Does this spreadsheet look familiar to you? I hate to the be the bearer of bad news…but its that time of year! YES the deadline for hazardous materials reporting (for most facilities) in California is only a few weeks away! If you’re like me and many facility staff across California, you’ve been staring at these spreadsheets for weeks trying to update and submit Hazardous Materials Business Plans (HMBP’s) and the associated documents before the March 1st deadline!
Let’s get back to that dreaded spreadsheet….and I promise you’re not the only one, my palms are sweaty just looking at it too! Whether you’re a hazardous materials expert or getting prepared to submit your first HMBP, I know looking at that spreadsheet can easily get overwhelming. It’s the spreadsheet for the California Environmental Reporting System (CERS) submittal! CERS is the statewide, web-based system to support businesses and Unified Program Agencies with electronically reporting, collecting, and managing hazardous materials-related data as mandated by the California Health and Safety Code.

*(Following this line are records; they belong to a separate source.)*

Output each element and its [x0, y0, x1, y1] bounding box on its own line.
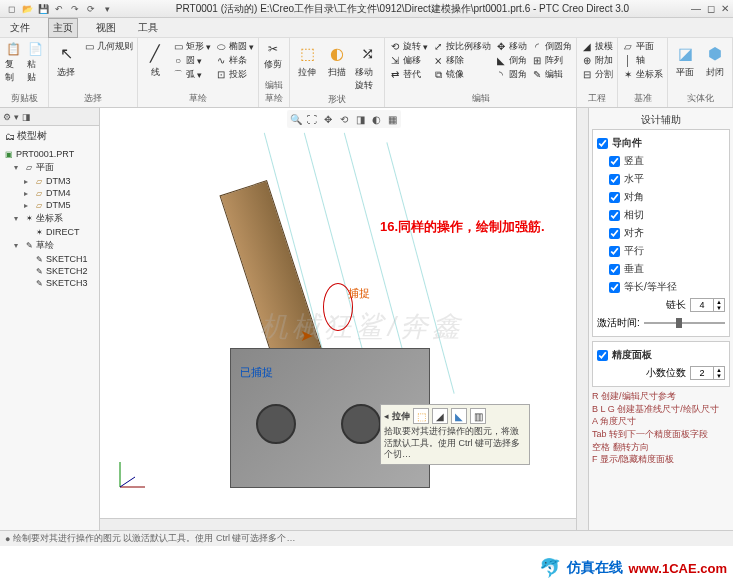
tree-node-dtm4[interactable]: ▸▱DTM4: [2, 187, 97, 199]
tree-node-direct[interactable]: ✶DIRECT: [2, 226, 97, 238]
fillet-button[interactable]: ◜倒圆角: [531, 40, 572, 53]
moverot-button[interactable]: ⤮移动旋转: [354, 40, 380, 93]
geom-rule-button[interactable]: ▭几何规则: [83, 40, 133, 53]
close-icon[interactable]: ✕: [721, 3, 729, 14]
paste-button[interactable]: 📄粘贴: [26, 40, 44, 85]
shade-icon[interactable]: ◐: [369, 112, 383, 126]
pattern-button[interactable]: ⊞阵列: [531, 54, 572, 67]
zoom-in-icon[interactable]: 🔍: [289, 112, 303, 126]
popup-opt2-icon[interactable]: ◢: [432, 408, 448, 424]
brand-text: 仿真在线: [567, 559, 623, 577]
draft-button[interactable]: ◢拔模: [581, 40, 613, 53]
decimal-value[interactable]: [691, 367, 713, 379]
chk-guide-header[interactable]: [597, 138, 608, 149]
redo-icon[interactable]: ↷: [68, 2, 82, 16]
axis-button[interactable]: │轴: [622, 54, 663, 67]
open-icon[interactable]: 📂: [20, 2, 34, 16]
tree-node-planes[interactable]: ▾▱平面: [2, 160, 97, 175]
attach-button[interactable]: ⊕附加: [581, 54, 613, 67]
round-button[interactable]: ◝圆角: [495, 68, 527, 81]
tree-node-sketches[interactable]: ▾✎草绘: [2, 238, 97, 253]
rect-button[interactable]: ▭矩形▾: [172, 40, 211, 53]
tree-settings-icon[interactable]: ⚙: [3, 112, 11, 122]
tab-tools[interactable]: 工具: [134, 19, 162, 37]
trim-button[interactable]: ✂修剪: [263, 40, 283, 72]
display-icon[interactable]: ◨: [353, 112, 367, 126]
offset-button[interactable]: ⇲偏移: [389, 54, 428, 67]
popup-back-icon[interactable]: ◂: [384, 411, 389, 421]
planar-button[interactable]: ◪平面: [672, 40, 698, 80]
tree-node-sketch3[interactable]: ✎SKETCH3: [2, 277, 97, 289]
split-button[interactable]: ⊟分割: [581, 68, 613, 81]
tree-content: ▣ PRT0001.PRT ▾▱平面 ▸▱DTM3 ▸▱DTM4 ▸▱DTM5 …: [0, 146, 99, 291]
mirror-button[interactable]: ⧉镜像: [432, 68, 491, 81]
scale-button[interactable]: ⤢按比例移动: [432, 40, 491, 53]
remove-button[interactable]: ⨯移除: [432, 54, 491, 67]
chk-equal[interactable]: [609, 282, 620, 293]
regen-icon[interactable]: ⟳: [84, 2, 98, 16]
chk-vertical[interactable]: [609, 156, 620, 167]
replace-button[interactable]: ⇄替代: [389, 68, 428, 81]
minimize-icon[interactable]: —: [691, 3, 701, 14]
tree-node-dtm5[interactable]: ▸▱DTM5: [2, 199, 97, 211]
editop-button[interactable]: ✎编辑: [531, 68, 572, 81]
select-button[interactable]: ↖选择: [53, 40, 79, 80]
persp-icon[interactable]: ▦: [385, 112, 399, 126]
tree-node-sketch2[interactable]: ✎SKETCH2: [2, 265, 97, 277]
chk-precision-header[interactable]: [597, 350, 608, 361]
chamfer-button[interactable]: ◣倒角: [495, 54, 527, 67]
copy-button[interactable]: 📋复制: [4, 40, 22, 85]
horizontal-scrollbar[interactable]: [100, 518, 576, 530]
tree-root-node[interactable]: ▣ PRT0001.PRT: [2, 148, 97, 160]
coord-axes-icon: [110, 457, 150, 500]
chain-value[interactable]: [691, 299, 713, 311]
window-icon[interactable]: ▾: [100, 2, 114, 16]
popup-opt1-icon[interactable]: ⬚: [413, 408, 429, 424]
line-button[interactable]: ╱线: [142, 40, 168, 80]
move-button[interactable]: ✥移动: [495, 40, 527, 53]
new-icon[interactable]: ◻: [4, 2, 18, 16]
status-bullet-icon: ●: [5, 534, 13, 544]
chk-tangent[interactable]: [609, 210, 620, 221]
rotate-button[interactable]: ⟲旋转▾: [389, 40, 428, 53]
arc-button[interactable]: ⌒弧▾: [172, 68, 211, 81]
circle-button[interactable]: ○圆▾: [172, 54, 211, 67]
spline-button[interactable]: ∿样条: [215, 54, 254, 67]
activate-slider[interactable]: [644, 319, 725, 327]
tab-home[interactable]: 主页: [48, 18, 78, 38]
pan-icon[interactable]: ✥: [321, 112, 335, 126]
tree-filter-icon[interactable]: ▾: [14, 112, 19, 122]
chk-horizontal[interactable]: [609, 174, 620, 185]
chain-spinner[interactable]: ▲▼: [690, 298, 725, 312]
extrude-button[interactable]: ⬚拉伸: [294, 40, 320, 80]
decimal-spinner[interactable]: ▲▼: [690, 366, 725, 380]
vertical-scrollbar[interactable]: [576, 108, 588, 530]
spin-down-icon[interactable]: ▼: [713, 305, 724, 311]
rotate-icon[interactable]: ⟲: [337, 112, 351, 126]
tab-view[interactable]: 视图: [92, 19, 120, 37]
ellipse-button[interactable]: ⬭椭圆▾: [215, 40, 254, 53]
tree-node-csys[interactable]: ▾✶坐标系: [2, 211, 97, 226]
plane-button[interactable]: ▱平面: [622, 40, 663, 53]
chk-align[interactable]: [609, 228, 620, 239]
chk-diagonal[interactable]: [609, 192, 620, 203]
chk-parallel[interactable]: [609, 246, 620, 257]
sweep-button[interactable]: ◐扫描: [324, 40, 350, 80]
popup-opt4-icon[interactable]: ▥: [470, 408, 486, 424]
project-button[interactable]: ⊡投影: [215, 68, 254, 81]
viewport[interactable]: 🔍 ⛶ ✥ ⟲ ◨ ◐ ▦ 机械狂鲨/奔鑫 捕捉 ➤ 已捕捉: [100, 108, 588, 530]
spin-down2-icon[interactable]: ▼: [713, 373, 724, 379]
undo-icon[interactable]: ↶: [52, 2, 66, 16]
csys-button[interactable]: ✶坐标系: [622, 68, 663, 81]
maximize-icon[interactable]: ◻: [707, 3, 715, 14]
zoom-fit-icon[interactable]: ⛶: [305, 112, 319, 126]
chk-perp[interactable]: [609, 264, 620, 275]
tree-node-dtm3[interactable]: ▸▱DTM3: [2, 175, 97, 187]
tree-show-icon[interactable]: ◨: [22, 112, 31, 122]
tree-node-sketch1[interactable]: ✎SKETCH1: [2, 253, 97, 265]
save-icon[interactable]: 💾: [36, 2, 50, 16]
extrude-popup: ◂ 拉伸 ⬚ ◢ ◣ ▥ 拾取要对其进行操作的图元，将激活默认工具。使用 Ctr…: [380, 404, 530, 465]
close-vol-button[interactable]: ⬢封闭: [702, 40, 728, 80]
tab-file[interactable]: 文件: [6, 19, 34, 37]
popup-opt3-icon[interactable]: ◣: [451, 408, 467, 424]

I could go on and on about why spreadsheets are the bane of my existence. Some things that really grind my gears about spreadsheets and CERS submittals are:
- How time-consuming the process is. Especially if you are updating this spreadsheet once a year.
- I need more than a one-dimensional analysis from my spreadsheets. It’s fine if I just want an answer once…but what happens when I need to update the spreadsheet every change of chemical or chemical location? I discovered the data had to be re-inputted, recalculated, each time! No thank you!

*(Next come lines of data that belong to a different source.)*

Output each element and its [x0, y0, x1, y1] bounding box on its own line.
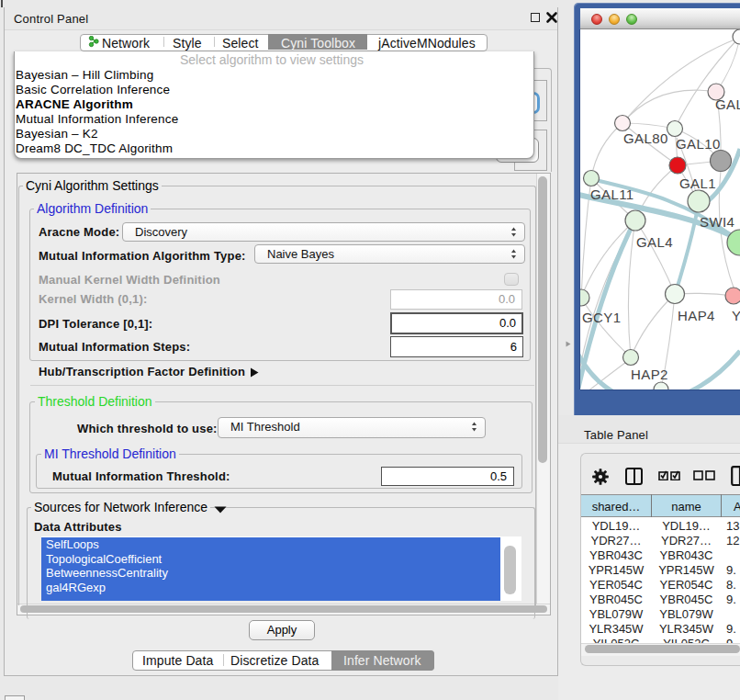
- svg-text:HAP2: HAP2: [631, 367, 668, 382]
- svg-text:GAL4: GAL4: [636, 234, 673, 250]
- svg-text:GAL80: GAL80: [623, 130, 668, 146]
- svg-text:SWI4: SWI4: [700, 214, 734, 230]
- svg-text:GAL11: GAL11: [590, 186, 634, 202]
- svg-text:YB: YB: [732, 308, 740, 323]
- svg-text:GCY1: GCY1: [582, 310, 621, 325]
- svg-text:GAL10: GAL10: [676, 136, 721, 152]
- svg-text:HAP4: HAP4: [678, 308, 715, 323]
- svg-text:GAL2: GAL2: [715, 96, 740, 112]
- svg-text:GAL1: GAL1: [679, 175, 716, 191]
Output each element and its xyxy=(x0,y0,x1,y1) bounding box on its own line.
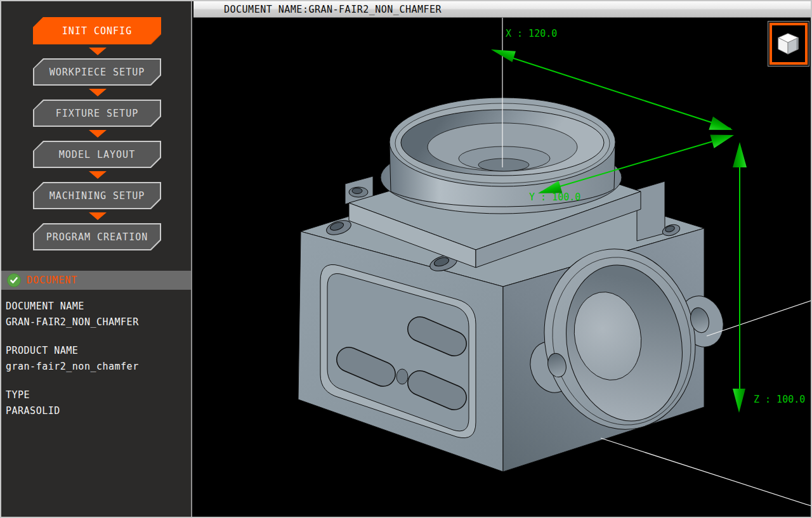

- I couldn’t share my spreadsheet easily with others because it was even hard for me to interpret. Imagine a non-computer savvy employee trying to interpret the spreadsheet. Would s/he be able to tell me whether a chemical changed or a storage location change? Wouldn’t it be great if I had the ability to collaborate coherently?

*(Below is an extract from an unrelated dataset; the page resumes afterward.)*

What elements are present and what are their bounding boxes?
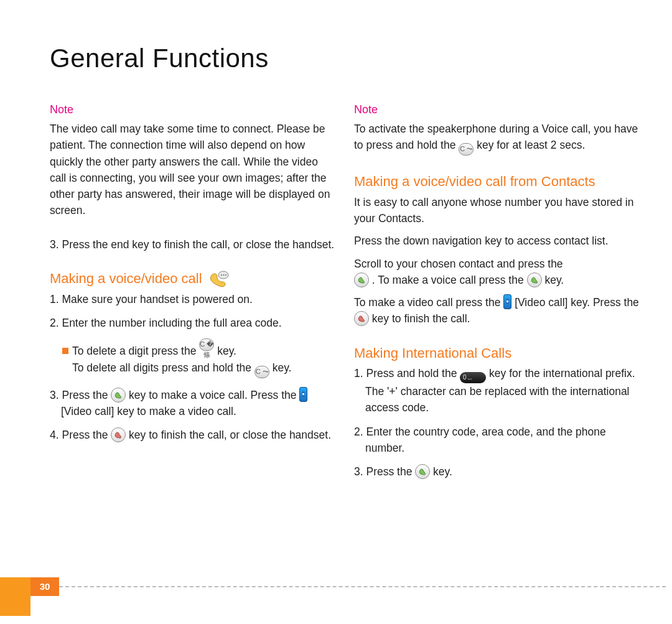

- The spreadsheet is part one out of two in the CERS submittals process, and does not provide me necessary components, like a facility map! Without a capability for a seamless chemical to map function, what am I really getting? More work, that’s what!
I have to stop there – just thinking about why spreadsheets are the worst is making my blood boil.
Now imagine a world where spreadsheets aren’t ruining your life. Fortunately, Mapistry has made this dream world a reality!
Before I dive into how intelligent our workflow is (sorry shameless plug) let’s first chat about why HMBP and CERS is even a requirement in California – yep this is California specific all 49 other states are off the hook! On June 22nd, 1985 the Anaheim Fire Department requested the assistance of the Orange County Fire Department to respond to a structure fire at a chemical warehouse. Both crews had no prior knowledge of the facility or chemicals stored inside. All hell broke loose when crews tried to use water to suppress the flames, many of the chemicals manufactured and stored at the facility were water reactive, and caused a toxic cloud to erupt in addition to toxic material showering emergency response crews! Ultimately, 10,000 people were evacuated and amazingly no crews were injured during this incident. This very close call led the California Legislature to pass a law requiring all [regulated] businesses disclose the amounts and types of hazardous materials facilities use and store.
Ok, the history lesson is over! Now, back to the good stuff. Mapistry’s Hazardous Materials Suite links the map to the spreadsheet – what exactly does that look like?
It all starts in the maps! In your HMBP map you can simply add a chemical location using the point feature. Adding a new chemical in the maps then automatically(!) updates that CERS spreadsheet – never fear you’re data quality is safe!
In addition to creating ongoing chemical inventory accessible on your Mapistry homepage.
Facility guys and gals can update the spreadsheet too without even having to open Microsoft Excel. By directly inputting the chemical info within the chemical storage layer in our mapping toolset, the spreadsheet is instantly updated. Also, the digital editor is a fast and easy way to drop standardized hazardous materials symbols in the exact locations you need on your facility site map.
Once I used our Hazardous Materials Suite, I realized I could maintain my semi-free spreadsheet life while still meeting the requirements for my CERS submittal.